As with both of you, I'd love to see some more work with Brachyplatystoma. I'm particularly interested in the phylogeny of the group, especially following the work of Dr. Lundberg on the genus and how he split capapretum off of filamentosum. Finding specific morphological traits to validate the difference was evidently quite difficult, and was done with the shape and number of teeth.
Of course now, many of us in the hobby can look at young filas and capas and spot them instantly, but those differences could certainly fit within the range of genetic variability of one species, similar to what we're seeing with the variability in tigrinum or juruense. The possibility exists for sister species to exist within both of these species, forming a sister complex. This is what happened with the ATF; when a genetic diversity study was done, it was found that that there were three undescribed sister species or subspecies to VATF. The original VATF would be correctly referred to as
H. vittatus sensu stricto, with the three VATF sister species/subspecies being referred to as
H. vittatus sensu lato until such time as they're formally described and named. TATF was found to be an extremely closely related sister species to the vittatus complex, but just outside of it. It is a VATF complex species that underwent allopatric speciation to become something unique. The VATF species complex will eventually do the same if something should prevent them from being able to continue to swap genetic information.
FATF has the same species complex thing going on, with at least one undescribed species or subspecies. There was also a cryptic species unrelated to anything previously known found, but it is most closely affiliated to the VATF complex.
Due to finally acquiring firm and reliable location data for what we were calling in the hobby TATF, we now know they're from the lower Congo from the same waters as GATF. It is impossible for them to be TATF with this reality, so following
fugupuff
's naming convention, I ascribed the name big eye to them. I *strongly* suspect that this fish is the undescribed crypic species. I'm working on a description, which will name this fish Hydrocynus acutus. In the hobby we also have a VATF
sensu lato species, which I refer to as H. cf. "stout vatf". It is in every way a VATF, and comes from VATF territory, but the scale counts are slightly off, they get a little bigger and they grow a little faster.
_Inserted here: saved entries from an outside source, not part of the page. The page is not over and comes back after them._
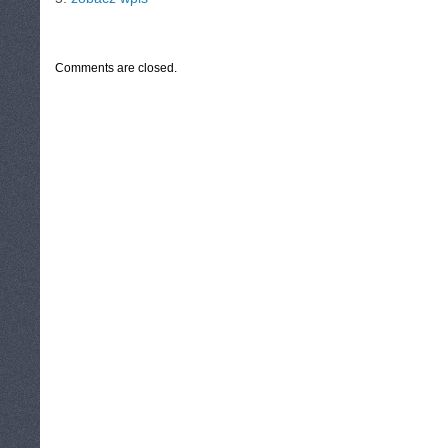
CATEGORIES:
TURYSTYKA, PODRÓŻE
Comments are closed.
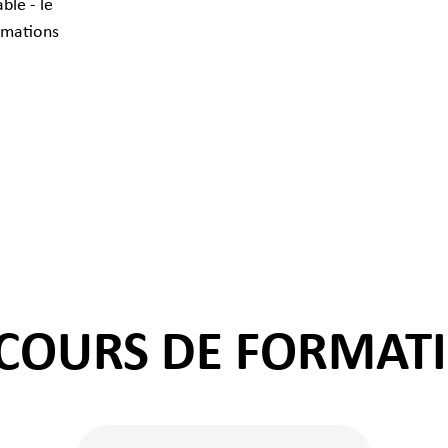
ble - le
mmations
COURS DE FORMAT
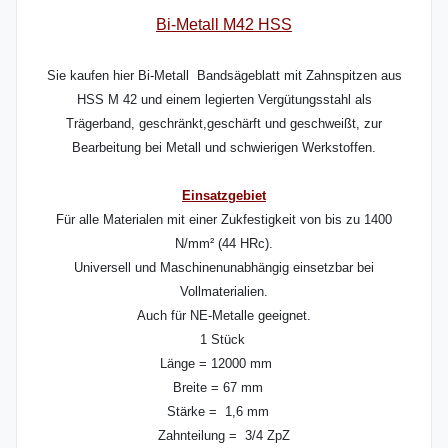
Bi-Metall M42 HSS
Sie kaufen hier Bi-Metall Bandsägeblatt mit Zahnspitzen aus
HSS M 42 und einem legierten Vergütungsstahl als
Trägerband, geschränkt,geschärft und geschweißt, zur
Bearbeitung bei Metall und schwierigen Werkstoffen.
Einsatzgebiet
Für alle Materialen mit einer Zukfestigkeit von bis zu 1400
N/mm² (44 HRc).
Universell und Maschinenunabhängig einsetzbar bei
Vollmaterialien.
Auch für NE-Metalle geeignet.
1 Stück
Länge = 12000 mm
Breite = 67 mm
Stärke = 1,6 mm
Zahnteilung = 3/4 ZpZ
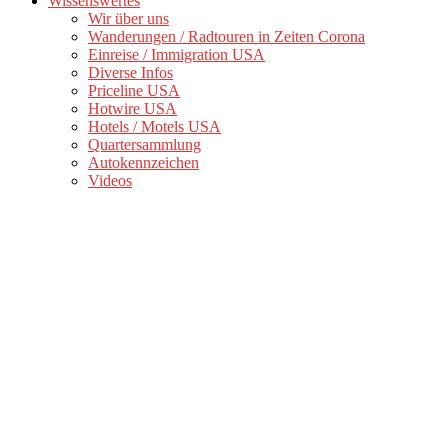
Wissenswertes
Wir über uns
Wanderungen / Radtouren in Zeiten Corona
Einreise / Immigration USA
Diverse Infos
Priceline USA
Hotwire USA
Hotels / Motels USA
Quartersammlung
Autokennzeichen
Videos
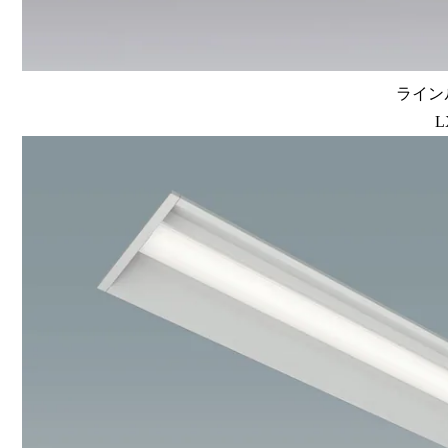
ラインル
L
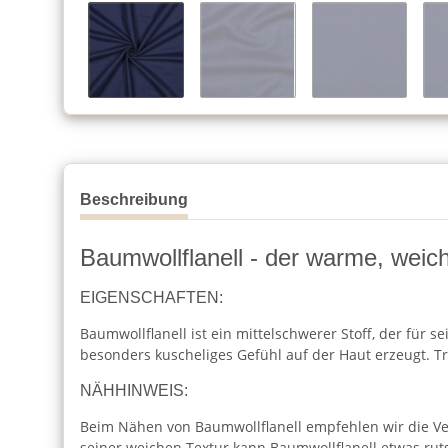
Beschreibung
Baumwollflanell - der warme, weich
EIGENSCHAFTEN:
Baumwollflanell ist ein mittelschwerer Stoff, der für s
besonders kuscheliges Gefühl auf der Haut erzeugt. T
NÄHHINWEIS:
Beim Nähen von Baumwollflanell empfehlen wir die Ve
seiner weichen Textur kann Baumwollflanell etwas rut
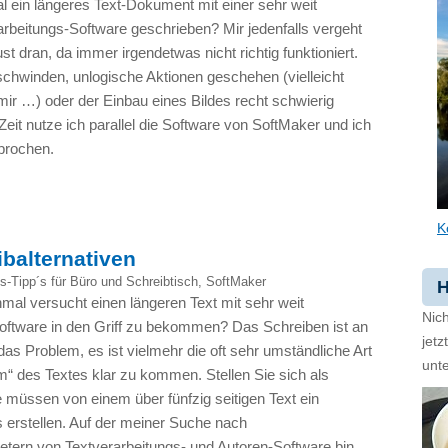
 ein längeres Text-Dokument mit einer sehr weit
arbeitungs-Software geschrieben? Mir jedenfalls vergeht
st dran, da immer irgendetwas nicht richtig funktioniert.
chwinden, unlogische Aktionen geschehen (vielleicht
 mir …) oder der Einbau eines Bildes recht schwierig
 Zeit nutze ich parallel die Software von SoftMaker und ich
sprochen.
K
balternativen
s-Tipp´s für Büro und Schreibtisch
,
SoftMaker
H
mal versucht einen längeren Text mit sehr weit
Nich
-Software in den Griff zu bekommen? Das Schreiben ist an
jet
 das Problem, es ist vielmehr die oft sehr umständliche Art
unte
 des Textes klar zu kommen. Stellen Sie sich als
Sie müssen von einem über fünfzig seitigen Text ein
s erstellen. Auf der meiner Suche nach
etern von Textverarbeitungs- und Autoren-Software bin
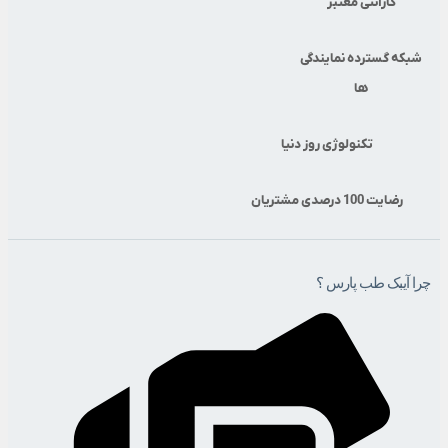
گارانتی معتبر
شبکه گسترده نمایندگی
ها
تکنولوژی روز دنیا
رضایت 100 درصدی مشتریان
چرا آیبک طب پارس ؟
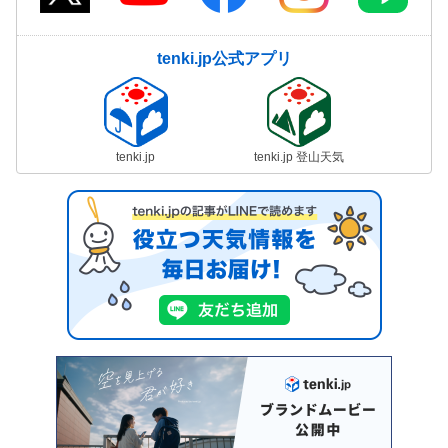
tenki.jp公式アプリ
tenki.jp
tenki.jp 登山天気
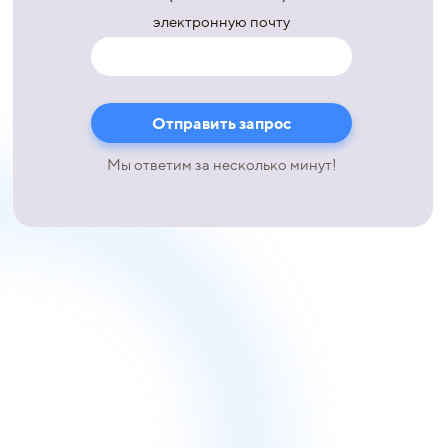
электронную почту
Мы ответим за несколько минут!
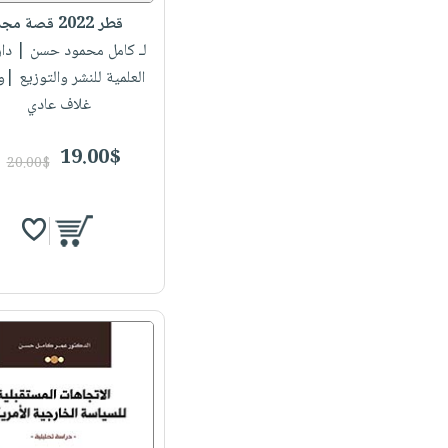
قطر 2022 قصة مجد
لـ كامل محمود حسن
| دار 
العلمية للنشر والتوزيع |
غلاف عادي
19.00$
20.00$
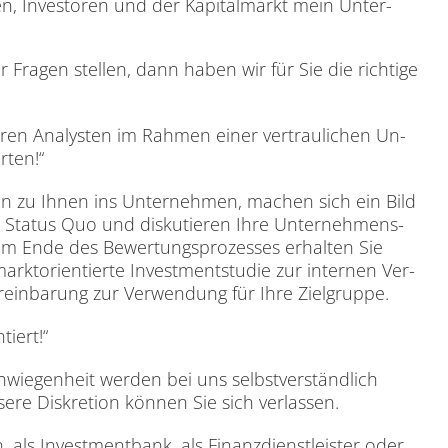
n, In­ves­to­ren und der Ka­pi­tal­markt mein Un­ter­
r Fra­gen stel­len, dann ha­ben wir für Sie die rich­ti­ge
­ren Ana­lys­ten im Rah­men ei­ner ver­trau­li­chen Un­
r­ten!“
en zu Ih­nen ins Un­ter­neh­men, ma­chen sich ein Bild
en Sta­tus Quo und dis­ku­tie­ren Ihre Un­ter­neh­mens­
 am Ende des Be­wer­tungs­pro­zes­ses er­hal­ten Sie
­markt­ori­en­tier­te In­vest­ment­stu­die zur in­ter­nen Ver­
in­ba­rung zur Ver­wen­dung für Ihre Ziel­grup­pe.
­tiert!“
chwie­gen­heit wer­den bei uns selbst­ver­ständ­lich
e­re Dis­kre­ti­on kön­nen Sie sich ver­las­sen.
 als In­vest­ment­bank, als Fi­nanz­dienst­leis­ter oder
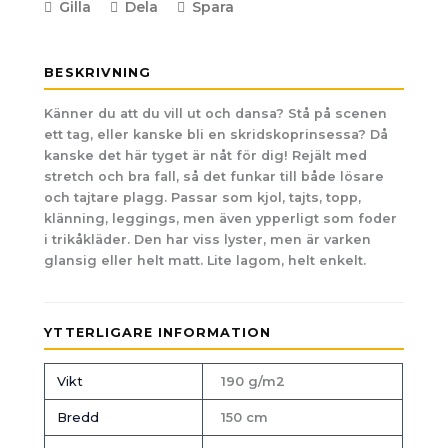
Gilla
Dela
Spara
BESKRIVNING
Känner du att du vill ut och dansa? Stå på scenen
ett tag, eller kanske bli en skridskoprinsessa? Då
kanske det här tyget är nåt för dig! Rejält med
stretch och bra fall, så det funkar till både lösare
och tajtare plagg. Passar som kjol, tajts, topp,
klänning, leggings, men även ypperligt som foder
i trikåkläder. Den har viss lyster, men är varken
glansig eller helt matt. Lite lagom, helt enkelt.
YTTERLIGARE INFORMATION
Vikt
190 g/m2
Bredd
150 cm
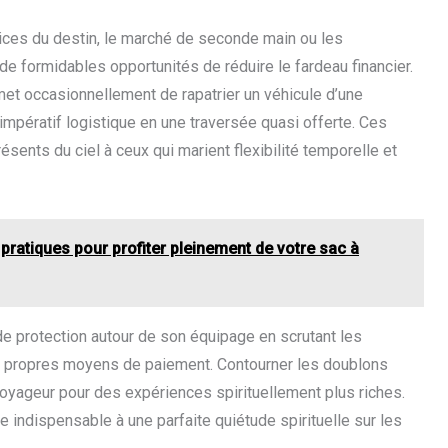
ces du destin, le marché de seconde main ou les
 formidables opportunités de réduire le fardeau financier.
et occasionnellement de rapatrier un véhicule d’une
 impératif logistique en une traversée quasi offerte. Ces
nts du ciel à ceux qui marient flexibilité temporelle et
pratiques pour profiter pleinement de votre sac à
t de protection autour de son équipage en scrutant les
 propres moyens de paiement. Contourner les doublons
oyageur pour des expériences spirituellement plus riches.
e indispensable à une parfaite quiétude spirituelle sur les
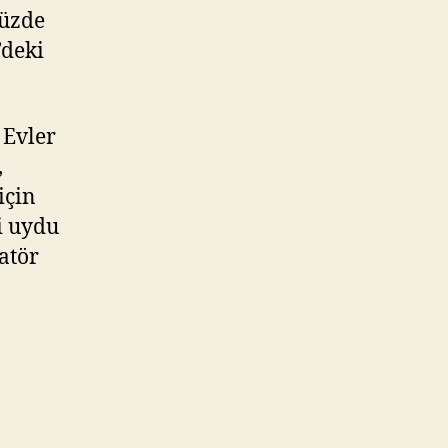
yüzde
’deki
 Evler
,
için
i uydu
ratör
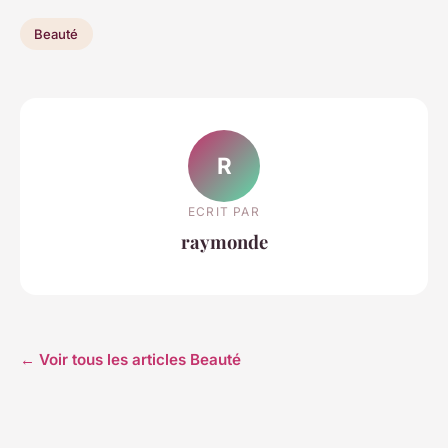
Beauté
R
ECRIT PAR
raymonde
← Voir tous les articles Beauté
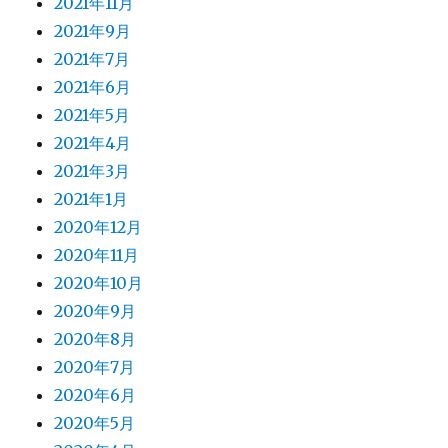
2021年11月
2021年9月
2021年7月
2021年6月
2021年5月
2021年4月
2021年3月
2021年1月
2020年12月
2020年11月
2020年10月
2020年9月
2020年8月
2020年7月
2020年6月
2020年5月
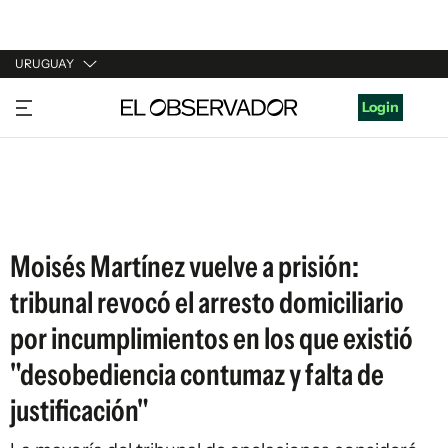
URUGUAY
URUGUAY
Login
ARGENTINA
ESPAÑA
ESTADOS UNIDOS
Moisés Martínez vuelve a prisión:
tribunal revocó el arresto domiciliario
por incumplimientos en los que existió
"desobediencia contumaz y falta de
justificación"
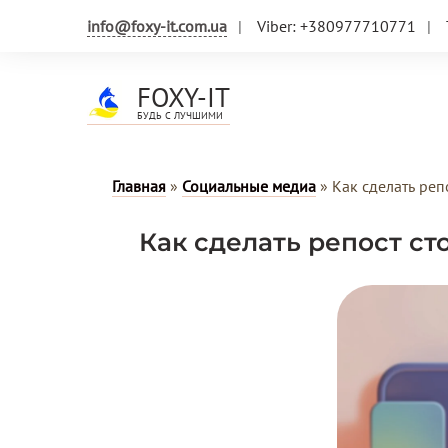
info@foxy-it.com.ua
Viber: +380977710771
FOXY-IT
БУДЬ С ЛУЧШИМИ
Главная
»
Социальные медиа
»
Как сделать реп
Как сделать репост ст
Without that genetic study, we'd never know of the mess that exists in Hydrocynus. The cryptic species, three sisters of VATF, at least one sister of FATF and more would all be completely unknown because they all *look* basically the same unless you're actively looking for differences that you know should be there due to genetics.
The same type of situation could easily exist within Brachyplatystoma, as is strongly inferred by Dr. Lundberg's definition of B. capapretum. I find this to be incredibly likely actually, given the high variability that we've seen in many species. The main issue that we'll run into however is how interconnected many of the rivers of South America are through the flood season, genetic drift may be difficult. There's also the issue of people not realizing the genetic diversity of things that are present, such as with the dorados (almost all the fish in the hobby are hybrids between franciscanus and brasiliensis due to farms mixing them and stocking them before it was clear they were different species; suppose I need to address that in that sticky, too).
All that is to say that it's possible that even if there
was additional speciation within Brachyplatystoma, it is entirely possible that we may no longer be able to define it, only recognize that it once existed, due to anthropogenic meddling in the gene pool (accidentally or otherwise).
Apologies for rambling on, sometimes I just allow a line of thought to meander through my mind to see what grows like the Nile meanders through the desert.